Since 2009, Glasgow-based printing company Newspaper Club has been helping people self-publish their work on newsprint. Inspired by newspapers’ history and tradition, the team behind Newspaper Club decided to open the industry up for non-traditional publishers in order to see how this medium adapts to the 21st century.
Working with all types of clients – from students and photographers to tech companies like Facebook and MailChimp – Newspaper Club has printed more than 12 million newspapers for thousands of customers all around the world.
We chatted with Newspaper Club’s CEO Anne Ward and the rest of the team to find out more about their services and they’re also offering 20% off the first order (up to a discount of £100 and until 30 November 2017) to all our readers using the code FUTURE20 at checkout.
Photos by Newspaper Club.
When and how did your love for print begin?
In childhood! Most of us are old enough to have grown up in a pre-digital world, surrounded by books, newspapers, notebooks and all kinds of printed goodness. It’s a medium with an evocative feel and a rich heritage. We want to help print have a bright future too.
Can you tell us about what made you start Newspaper Club?
Yes, we felt that rumours of print’s death had been greatly exaggerated. When we used the slogan ‘Print’s Not Dead’ it really resonated with people and it became clear there were a lot of people who were keen to print their own newspapers.
Our first newspaper was a design project (which won Design of the Year in 2010). Getting this printed proved how difficult it was for small designers and publishers to get a newspaper printed. There’s a lot of technical knowledge required, which can be intimidating and many big printers won’t take on small jobs. We wanted to make newsprint accessible to everyone and have worked ever since to make newspaper printing easier.
Can you tell us about the different services you offer at Newspaper Club?
Our main service is printing newspapers to order. You design ’em, we print ’em! You can use software like InDesign, or our own free design software to make your newspaper.
You can print one copy or thousands, and choose from three handy formats: minis, tabloids and broadsheets. Our business is totally online so you can order 24/7 and we’ll ship just about anywhere in the world. We offer clear guidance and friendly support, so we’re always here to help.
You’ve worked with some big names in the digital industry like Facebook and MailChimp, how can print support or enrich digital content?
A few years ago Wired said Newspaper Club is “what happens when the internet gets hold of a printing press.” We think digital and print can work really well together, and it’s exciting to see customers experiment with that dynamic.
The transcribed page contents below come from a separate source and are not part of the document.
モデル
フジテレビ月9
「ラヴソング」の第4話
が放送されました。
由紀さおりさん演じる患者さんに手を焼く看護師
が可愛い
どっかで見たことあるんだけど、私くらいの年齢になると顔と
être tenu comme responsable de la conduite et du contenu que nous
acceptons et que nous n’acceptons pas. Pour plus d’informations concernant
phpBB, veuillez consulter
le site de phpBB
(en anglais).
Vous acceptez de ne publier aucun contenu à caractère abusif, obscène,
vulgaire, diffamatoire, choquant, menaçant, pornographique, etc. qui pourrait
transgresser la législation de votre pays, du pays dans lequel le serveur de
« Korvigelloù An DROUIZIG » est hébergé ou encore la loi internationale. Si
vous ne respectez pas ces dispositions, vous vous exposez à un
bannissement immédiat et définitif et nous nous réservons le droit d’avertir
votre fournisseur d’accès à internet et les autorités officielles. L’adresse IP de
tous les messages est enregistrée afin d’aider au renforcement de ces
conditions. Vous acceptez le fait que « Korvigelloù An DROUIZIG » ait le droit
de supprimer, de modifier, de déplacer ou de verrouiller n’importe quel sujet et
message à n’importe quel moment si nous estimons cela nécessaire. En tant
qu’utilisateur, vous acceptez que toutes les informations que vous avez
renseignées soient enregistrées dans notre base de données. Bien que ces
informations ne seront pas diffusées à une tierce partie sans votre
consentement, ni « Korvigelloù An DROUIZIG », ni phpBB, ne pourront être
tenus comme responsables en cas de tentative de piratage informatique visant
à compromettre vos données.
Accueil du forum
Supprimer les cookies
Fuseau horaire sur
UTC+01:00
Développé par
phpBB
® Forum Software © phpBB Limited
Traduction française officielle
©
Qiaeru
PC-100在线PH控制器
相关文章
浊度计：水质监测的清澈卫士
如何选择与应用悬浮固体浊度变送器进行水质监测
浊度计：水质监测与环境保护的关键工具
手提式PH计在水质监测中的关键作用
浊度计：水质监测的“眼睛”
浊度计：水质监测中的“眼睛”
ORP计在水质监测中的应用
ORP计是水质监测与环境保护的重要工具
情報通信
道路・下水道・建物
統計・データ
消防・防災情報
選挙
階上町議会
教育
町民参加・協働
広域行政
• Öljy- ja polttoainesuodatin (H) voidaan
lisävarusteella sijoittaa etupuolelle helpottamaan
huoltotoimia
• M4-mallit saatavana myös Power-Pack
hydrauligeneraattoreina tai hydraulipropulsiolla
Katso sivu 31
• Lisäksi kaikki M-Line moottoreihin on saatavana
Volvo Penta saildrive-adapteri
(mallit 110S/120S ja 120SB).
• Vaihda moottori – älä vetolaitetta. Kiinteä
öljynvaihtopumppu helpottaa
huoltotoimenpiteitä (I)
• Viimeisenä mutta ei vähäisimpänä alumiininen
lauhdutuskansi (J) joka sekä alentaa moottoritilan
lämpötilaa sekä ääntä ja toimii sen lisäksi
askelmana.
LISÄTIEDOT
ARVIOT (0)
MailChimp use The Chimpington Post as a recruiting tool. It’s a friendly format that lends itself well to MailChimp’s voice, and they clearly had a lot of fun with the design. As a piece of print, it still feels very of the web.
We printed a lovely broadsheet for Zendesk when they launched their rebrand last year. It was a great way to showcase their playful new visuals in a big format, something that people could flip through and interact with off the screen.
And then there’s a project like Printed Web, which is literally bits of the internet turned into a newspaper by designer and teacher Paul Soulellis. He’s published 5 issues with contributions from hundreds of artists – the newspapers are moving into the MoMA Library later this year!
What are your plans for the upcoming months?
The good news is our business is booming at the moment! We’re expanding our team, looking at some new products and generally thinking about how we can help more people get their first newspaper off to print.